━━ Excerpted data ━━

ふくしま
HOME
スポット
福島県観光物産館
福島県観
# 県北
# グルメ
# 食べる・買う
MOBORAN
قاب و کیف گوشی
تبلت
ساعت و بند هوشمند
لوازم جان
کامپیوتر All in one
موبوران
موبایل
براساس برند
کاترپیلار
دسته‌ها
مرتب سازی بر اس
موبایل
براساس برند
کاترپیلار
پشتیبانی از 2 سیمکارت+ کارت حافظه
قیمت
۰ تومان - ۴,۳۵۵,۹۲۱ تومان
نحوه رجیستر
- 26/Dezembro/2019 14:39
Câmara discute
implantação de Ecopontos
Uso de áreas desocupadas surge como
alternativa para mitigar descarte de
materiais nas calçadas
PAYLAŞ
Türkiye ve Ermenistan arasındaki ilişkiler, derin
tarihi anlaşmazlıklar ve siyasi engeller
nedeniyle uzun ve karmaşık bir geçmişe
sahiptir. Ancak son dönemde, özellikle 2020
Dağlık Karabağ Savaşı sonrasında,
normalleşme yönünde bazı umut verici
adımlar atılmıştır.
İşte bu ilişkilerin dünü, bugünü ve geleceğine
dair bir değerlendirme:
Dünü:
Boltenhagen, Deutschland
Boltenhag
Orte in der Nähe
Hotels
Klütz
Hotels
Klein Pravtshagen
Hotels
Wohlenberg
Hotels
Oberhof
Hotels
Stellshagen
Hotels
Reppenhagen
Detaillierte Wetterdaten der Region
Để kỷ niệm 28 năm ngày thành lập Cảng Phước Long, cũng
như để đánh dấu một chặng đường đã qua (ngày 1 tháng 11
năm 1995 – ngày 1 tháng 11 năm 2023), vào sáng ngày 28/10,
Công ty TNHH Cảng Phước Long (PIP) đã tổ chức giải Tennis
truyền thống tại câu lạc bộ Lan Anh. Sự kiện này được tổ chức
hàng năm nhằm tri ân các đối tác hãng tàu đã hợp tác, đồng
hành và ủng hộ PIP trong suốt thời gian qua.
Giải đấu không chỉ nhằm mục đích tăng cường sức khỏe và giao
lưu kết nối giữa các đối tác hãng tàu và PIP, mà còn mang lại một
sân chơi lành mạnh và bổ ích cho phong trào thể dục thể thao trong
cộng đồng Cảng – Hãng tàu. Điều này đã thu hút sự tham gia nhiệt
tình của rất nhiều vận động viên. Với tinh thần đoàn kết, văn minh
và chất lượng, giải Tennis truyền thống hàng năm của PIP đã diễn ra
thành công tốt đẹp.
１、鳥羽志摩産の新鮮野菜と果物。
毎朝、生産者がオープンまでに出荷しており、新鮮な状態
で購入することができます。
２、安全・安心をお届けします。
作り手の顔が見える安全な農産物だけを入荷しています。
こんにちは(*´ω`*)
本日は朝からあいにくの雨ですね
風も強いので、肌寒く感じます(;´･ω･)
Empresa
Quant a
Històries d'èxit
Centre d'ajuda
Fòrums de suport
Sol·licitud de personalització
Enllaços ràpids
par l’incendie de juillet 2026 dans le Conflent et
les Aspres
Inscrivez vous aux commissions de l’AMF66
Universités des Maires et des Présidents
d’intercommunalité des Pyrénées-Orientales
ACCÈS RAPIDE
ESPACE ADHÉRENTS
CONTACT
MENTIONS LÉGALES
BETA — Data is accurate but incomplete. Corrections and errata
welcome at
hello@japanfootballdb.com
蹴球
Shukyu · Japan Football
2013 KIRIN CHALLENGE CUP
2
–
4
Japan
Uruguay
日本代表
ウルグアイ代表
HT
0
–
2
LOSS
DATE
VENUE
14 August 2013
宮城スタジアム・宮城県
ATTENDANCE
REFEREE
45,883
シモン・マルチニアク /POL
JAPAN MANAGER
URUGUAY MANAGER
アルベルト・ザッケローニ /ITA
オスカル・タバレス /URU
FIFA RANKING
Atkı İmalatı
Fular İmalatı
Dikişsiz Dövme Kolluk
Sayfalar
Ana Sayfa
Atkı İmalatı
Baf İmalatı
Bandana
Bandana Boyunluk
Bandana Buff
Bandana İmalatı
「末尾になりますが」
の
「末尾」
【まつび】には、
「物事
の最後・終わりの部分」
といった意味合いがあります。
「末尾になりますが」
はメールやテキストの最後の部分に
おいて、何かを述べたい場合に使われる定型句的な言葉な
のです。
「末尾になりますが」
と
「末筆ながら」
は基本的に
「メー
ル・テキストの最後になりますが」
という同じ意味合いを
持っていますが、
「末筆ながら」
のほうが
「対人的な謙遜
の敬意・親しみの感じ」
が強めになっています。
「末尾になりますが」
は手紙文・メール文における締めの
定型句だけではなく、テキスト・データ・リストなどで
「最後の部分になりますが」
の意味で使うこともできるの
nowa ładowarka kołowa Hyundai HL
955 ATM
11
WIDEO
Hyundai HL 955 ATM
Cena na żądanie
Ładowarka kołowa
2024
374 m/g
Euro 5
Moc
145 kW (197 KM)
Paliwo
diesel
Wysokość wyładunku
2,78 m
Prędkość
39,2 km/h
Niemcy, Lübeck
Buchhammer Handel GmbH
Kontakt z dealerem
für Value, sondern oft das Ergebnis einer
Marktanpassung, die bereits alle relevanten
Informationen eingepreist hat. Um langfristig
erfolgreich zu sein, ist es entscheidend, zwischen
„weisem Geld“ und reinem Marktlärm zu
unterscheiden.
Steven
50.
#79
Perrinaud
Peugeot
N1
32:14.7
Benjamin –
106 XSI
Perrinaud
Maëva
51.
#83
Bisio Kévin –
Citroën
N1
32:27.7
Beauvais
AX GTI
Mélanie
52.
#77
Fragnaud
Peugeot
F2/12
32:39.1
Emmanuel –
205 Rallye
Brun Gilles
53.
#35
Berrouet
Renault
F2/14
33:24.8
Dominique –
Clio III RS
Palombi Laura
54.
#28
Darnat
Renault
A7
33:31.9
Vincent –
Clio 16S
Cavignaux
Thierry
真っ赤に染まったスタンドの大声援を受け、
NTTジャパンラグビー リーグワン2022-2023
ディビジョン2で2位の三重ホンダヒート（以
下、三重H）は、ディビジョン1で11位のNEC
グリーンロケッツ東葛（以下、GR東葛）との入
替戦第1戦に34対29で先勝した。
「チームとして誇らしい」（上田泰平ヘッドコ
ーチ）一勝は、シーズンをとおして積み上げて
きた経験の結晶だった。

━━━

◆ **What is expected**:
Taking the entries above, restate exactly those lines that fall between the line with "Wysokość wyładunku" and the line with "Informationen eingepreist hat. Um langfristig", keeping both of those lines too.

◆ **Exercise solution**:
Wysokość wyładunku
2,78 m
Prędkość
39,2 km/h
Niemcy, Lübeck
Buchhammer Handel GmbH
Kontakt z dealerem
für Value, sondern oft das Ergebnis einer
Marktanpassung, die bereits alle relevanten
Informationen eingepreist hat. Um langfristig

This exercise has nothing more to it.